Randolfe citou como exemplo a reabertura do comércio e a liberação de atividades, logo depois de um lockdown, decretado no início do ano. O senador destacou que houve uma pressão popular pela liberação das atividades, incentivada por postagens em redes sociais de políticos ligados ao governo federal. Assim, as atividades foram liberadas, mesmo com a posição contrária da Secretaria de Saúde do Amazonas.

— O depoimento de hoje só confirma que ocorreram graves irregularidades por parte do Ministério da Saúde naquele momento em Manaus — declarou o senador.

Por outro lado, Marcos Rogério (DEM-RO) afirmou que o depoimento de Campêlo à CPI “espanca uma das narrativas mais repetidas”: a de que o governo federal não agiu corretamente na crise de oxigênio em Manaus. Segundo o senador, a fala do ex-secretário mostra que o Ministério da Saúde atendeu às demandas do estado no dia seguinte ao pedido. Marcos Rogério ainda disse que a situação difícil da saúde no Amazonas já vinha de antes da pandemia e apontou o que chamou de falta de iniciativa do governo do estado.

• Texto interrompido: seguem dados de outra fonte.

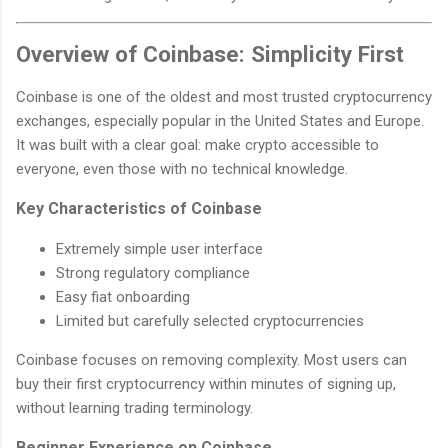
Overview of Coinbase: Simplicity First
Coinbase is one of the oldest and most trusted cryptocurrency
exchanges, especially popular in the United States and Europe.
It was built with a clear goal: make crypto accessible to
everyone, even those with no technical knowledge.
Key Characteristics of Coinbase
Extremely simple user interface
Strong regulatory compliance
Easy fiat onboarding
Limited but carefully selected cryptocurrencies
Coinbase focuses on removing complexity. Most users can
buy their first cryptocurrency within minutes of signing up,
without learning trading terminology.
Beginner Experience on Coinbase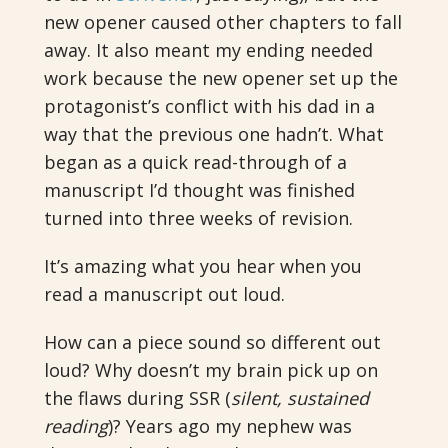
new opener caused other chapters to fall
away. It also meant my ending needed
work because the new opener set up the
protagonist’s conflict with his dad in a
way that the previous one hadn’t. What
began as a quick read-through of a
manuscript I’d thought was finished
turned into three weeks of revision.
It’s amazing what you hear when you
read a manuscript out loud.
How can a piece sound so different out
loud? Why doesn’t my brain pick up on
the flaws during SSR (
silent, sustained
reading
)? Years ago my nephew was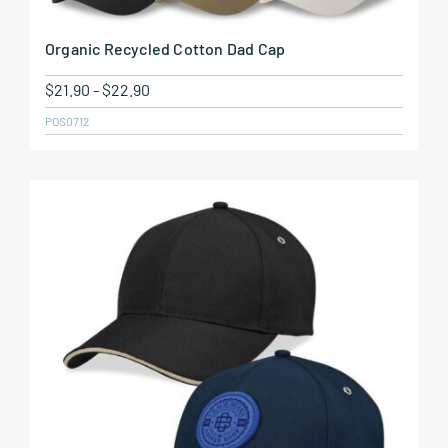
Organic Recycled Cotton Dad Cap
$
21.90
-
$
22.90
POS0712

— O depoimento de hoje coloca por terra toda a narrativa da oposição. A oposição mente quando tenta atribuir ao governo federal uma culpa que é do governo do estado do Amazonas e da prefeitura de Manaus — afirmou o senador.

Witzel e Wizard

Randolfe disse que recebeu a confirmação do comparecimento do ex-governador do Rio de Janeiro Wilson Witzel, marcado para esta quarta-feira (16), às 9h. De acordo com Randolfe, o ex-governador alega que foi vítima de perseguições políticas e é importante para a CPI saber em quais momentos ocorreram essas perseguições e a razão delas.

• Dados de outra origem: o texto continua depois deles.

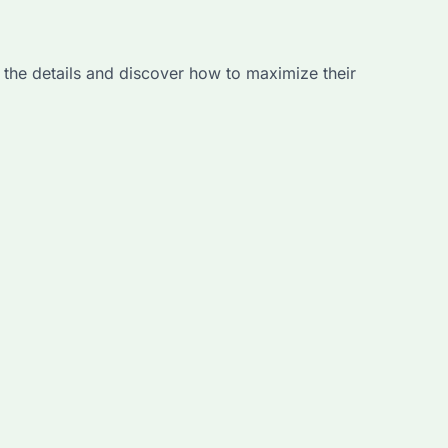
 the details and discover how to maximize their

— Essa é uma contribuição importante que ele pode prestar à CPI. Ele terá uma oportunidade única de se defender das acusações — registrou.

O vice-presidente da comissão ainda confirmou que o empresário Carlos Wizard poderá ter o passaporte retido, se não comparecer à comissão. Wizard tem depoimento marcado para quinta-feira (17). Randolfe admitiu que existe o risco de o empresário retornar ao país somente depois de a CPI encerrar seus trabalhos. Ele apontou, porém, que as autoridades que derem sequência ao trabalho da CPI poderão dar prosseguimento aos depoimentos e, assim, Wizard teria de depor em uma ação penal.

De acordo com Randolfe, o depoimento não é o único meio de prova para a CPI. Ele lembrou que, nesta quarta-feira, haverá a votação de vários requerimentos de quebra de sigilo e o de Wizard é um deles. Randolfe ainda destacou que a CPI poderá solicitar a condução coercitiva de qualquer pessoa que se recusar a comparecer à comissão.

“Narrativas”

Em relação ao ex-governador Witzel, o senador Marcos Rogério disse torcer para que ele compareça à CPI. Witzel tenta um habeas corpus junto ao Supremo Tribunal Federal (STF) para poder ter a liberdade de decidir se comparece ou não ao depoimento. Para o senador, é importante que o ex-governador “venha à CPI, enfrente os fatos e fale a verdade”.

Marcos Rogério também disse: “pela informação que eu tenho, Carlos Wizard não comparecerá”. Segundo o julgamento do senador, é perda de tempo trazer um empresário como Wizard à CPI, pois seria uma tentativa de sustentar narrativas da oposição. Ele acrescentou que a presença do auditor Alexandre Marques, do Tribunal de Contas da União (TCU), está confirmada para quinta-feira (17). Para Marcos Rogério, porém, a vinda do auditor é “perda de foco da CPI, não acrescenta nada de relevante e só sustenta as narrativas”.

— Este tem o sido o grande mote desta CPI: a CPI das narrativas — declarou o senador.

Fonte: Agência Senado

Leia mais

Defensoria amplia ofensiva e pede na Justiça medidas para impor limites em operações no rio Madeira

A Defensoria Pública do Estado do Amazonas (DPE-AM) deu um novo passo na disputa judicial envolvendo as operações federais de combate ao garimpo ilegal...

PAD que termina com relatório pelo arquivamento não vincula autoridade julgadora

Não cabe ao Judiciário impedir a continuidade do PAD apenas porque a autoridade julgadora adotou conclusão diversa daquela sugerida pela comissão processante. De acordo...

Mais Lidas

Justiça do Amazonas garante o direito de mulher permanecer com o nome de casada após divórcio

O desembargador Flávio Humberto Pascarelli, da 3ª Câmara Cível...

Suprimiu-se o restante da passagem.